Premiers regards
Le soleil entrait en rayons timides par la fenêtre du petit atelier.
Marie-Louise était penchée sur son bureau, concentrée, les doigts tachés d’encre, les cheveux tombant en mèches désordonnées autour de son visage. Elle avait ce mélange de douceur et de force qui fascinait Côme depuis leur toute première rencontre.
Lui, debout près de l’entrée, observait la scène avec cette curiosité mêlée d’admiration qui ne l’avait jamais quitté. Chaque détail comptait : la façon dont elle fronçait les sourcils en réfléchissant, le léger tremblement de ses mains quand elle prenait une pause, ce sourire timide qu’elle adressait à un dessin à peine esquissé.
Côme ne savait pas exactement quand ce sentiment s’était installé, mais il était là, vif et tenace. Un mélange d’attirance, d’envie de la protéger, et surtout d’une tendresse qu’il n’avait jamais vraiment expérimentée avant.
Il s’approcha doucement, comme pour ne pas troubler son univers fragile, et lui parla enfin.
— Tu travailles tard.
Marie-Louise releva les yeux, surprise. Elle posa son crayon, un peu gênée.
— Oui… J’aime quand tout est calme. Quand le monde peut attendre un peu.
Il sourit, trouvant dans cette phrase une promesse d’intimité.
— Moi aussi, dit-il doucement.
Leurs regards se croisèrent, et pour un instant, tout sembla suspendu. Il y avait cette tension invisible, faite de silences et de non-dits, qui parlait plus fort que n’importe quel mot.
Côme voulait lui dire qu’il avait peur de la perdre, de ne pas être à la hauteur, qu’elle comptait déjà plus que tout. Mais les mots restèrent coincés dans sa gorge. Alors il se contenta d’être là, présent, à ses côtés, prêt à découvrir peu à peu qui elle était vraiment.
Le soleil déclinait doucement derrière les vitres, projetant des ombres longues sur le parquet clair de l’atelier. La journée touchait à sa fin, mais Marie-Louise ne semblait pas pressée de partir. Elle s’était encore plongée dans ses croquis, comme pour retarder le moment de réintégrer le monde extérieur.
Côme l’observait en silence. Il l’avait rejointe plus tôt sous prétexte de parler du projet en cours, mais à présent, il n’arrivait plus à faire le premier pas vers la conversation. Il la regardait, c’était tout. Et déjà, c’était trop.

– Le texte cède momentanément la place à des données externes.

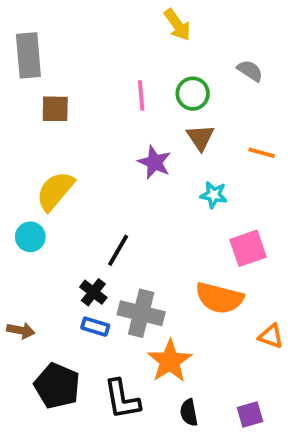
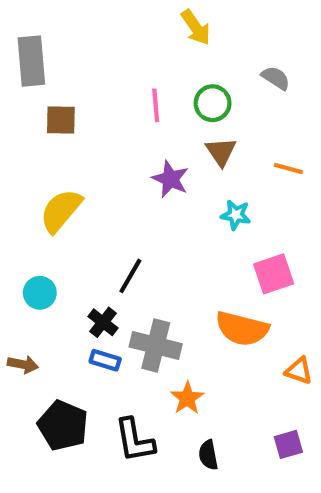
cyan circle: (30, 237) -> (40, 293), moved
orange star: (170, 361) -> (187, 398), size x0.7
purple square: (250, 414) -> (288, 444), moved

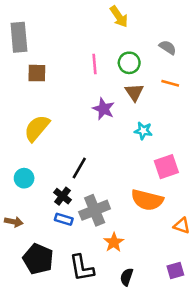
orange line: (288, 169) -> (170, 83), moved
gray cross: (156, 345) -> (95, 210), turned -36
black semicircle: (208, 455) -> (127, 277), turned 30

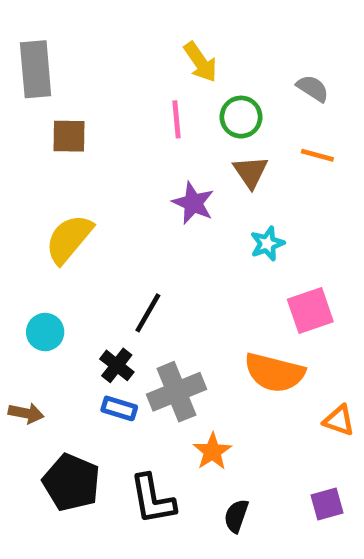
yellow arrow: (119, 17) -> (200, 62), moved
cyan star: (143, 131) -> (267, 244), turned -30

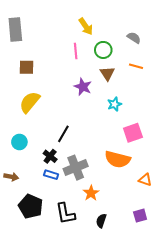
brown square: (69, 136) -> (27, 67), moved

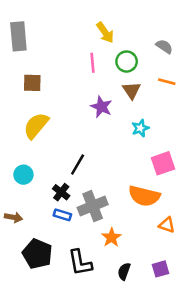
orange triangle: (145, 180) -> (167, 225), moved
purple square: (140, 216) -> (160, 269), moved

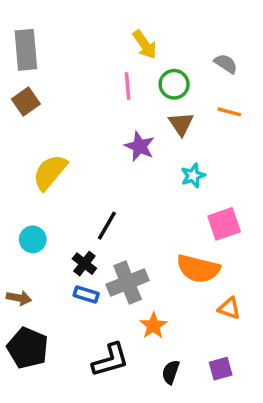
brown square: (32, 83) -> (26, 102), moved, turned -36
black pentagon: (37, 254) -> (28, 348), moved
black L-shape: (80, 263) -> (110, 360), turned -96

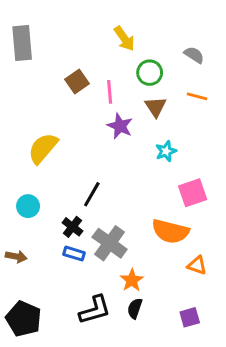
pink line: (128, 86) -> (110, 92), moved
brown square: (26, 102) -> (77, 82), moved
gray cross: (128, 282) -> (110, 243), turned -32
black pentagon: (28, 348) -> (24, 319), moved
black semicircle: (171, 372) -> (135, 308), moved

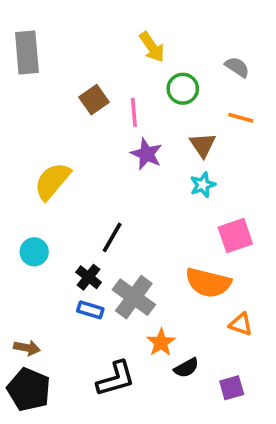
brown triangle: (156, 107) -> (203, 145), moved
brown arrow: (16, 257) -> (27, 348), moved
black semicircle: (135, 308) -> (186, 368), moved, turned -138

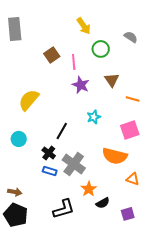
orange line: (241, 118) -> (133, 99), moved
cyan star: (203, 185) -> (94, 117), moved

Erine entra sans frapper, comme elle en avait l’habitude. Sa voix pétillante coupa le silence avec naturel.
— Vous êtes encore là, tous les deux ? On dirait que le temps s’arrête dans cet endroit...
Marie-Louise leva les yeux et sourit, soulagée. Côme aussi eut un petit sourire, mais il resta en retrait.
— Je termine quelques croquis, dit-elle. Le dossier doit partir lundi.
— Tu t’épuises, répliqua Erine, moqueuse mais affectueuse. Et toi, Côme, t’es venu jouer les anges gardiens ?
Il rougit légèrement.
— Je venais juste vérifier si elle avait besoin de moi pour l’impression... ou autre chose, dit-il un peu trop vite.
Erine haussa un sourcil, mais ne dit rien. Elle connaissait Côme depuis assez longtemps pour repérer cette gêne douce qui le traversait quand il s’agissait de Marie-Louise. Elle s’approcha d’elle et la taquina doucement :
— Dis, tu comptes lui faire tourner autour encore longtemps, ou tu vas te décider à lui dire que tu l’aimes bien ?
— Erine... ! protesta Marie-Louise, rougissante.
— J’ai rien dit de mal, sourit Erine en haussant les épaules. Moi je dis juste ce que tout le monde voit.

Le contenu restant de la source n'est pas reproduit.